We then wrote another script recent.php to enable us to quickly view the twenty most recent temperature readings for all sensors through a web browser (most recent first):
recent.php <?php $status = array(); //make a summary with last 20 minutes of readings. print "<b>Last 20 Minutes</b><br>"; print "Time and Date, Sofa, Floor, Mantlepiece<br>"; exec ("cat /var/www/templog.txt | tail -20 | tac", $status); for($i = 0; $i < count($status); $i++) print $status[$i] . "<br>"; ?>
Entering http://192.168.1.97/recent.php in the address bar of a web browser runs this script and the recent temperature readings are displayed. Then after the experiment had been run we plotted the collected data using Excel.

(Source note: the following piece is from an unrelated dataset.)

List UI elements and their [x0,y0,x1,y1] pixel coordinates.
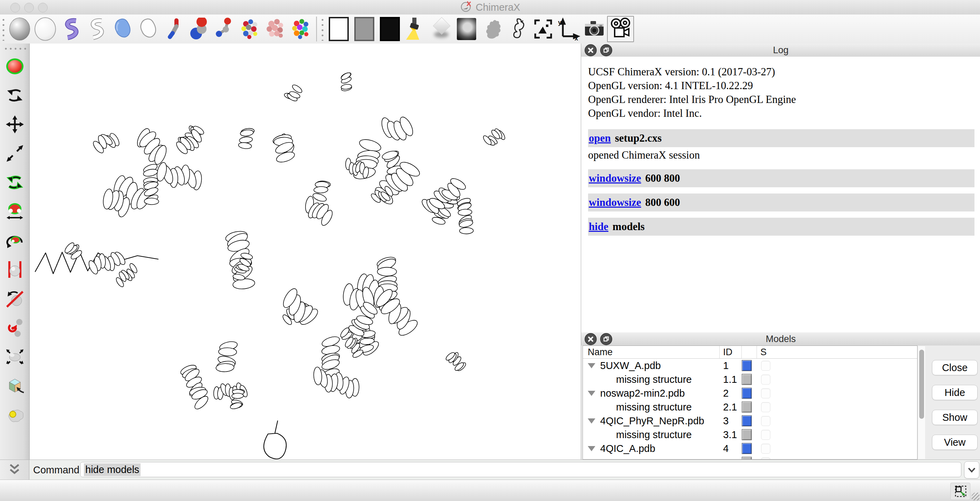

All in all this was an effective if rough and ready method of building a reliable temperature data logger. There are of course many possible enhancements. If we had planned to leave this datalogger running indefinitely for example instead of as a one off experiment, we would have used Google Charts to automatically plot some nice graphs (viewable in a web browser) of the most recent temperature readings for quicker viewing and immediate visualisation of the results.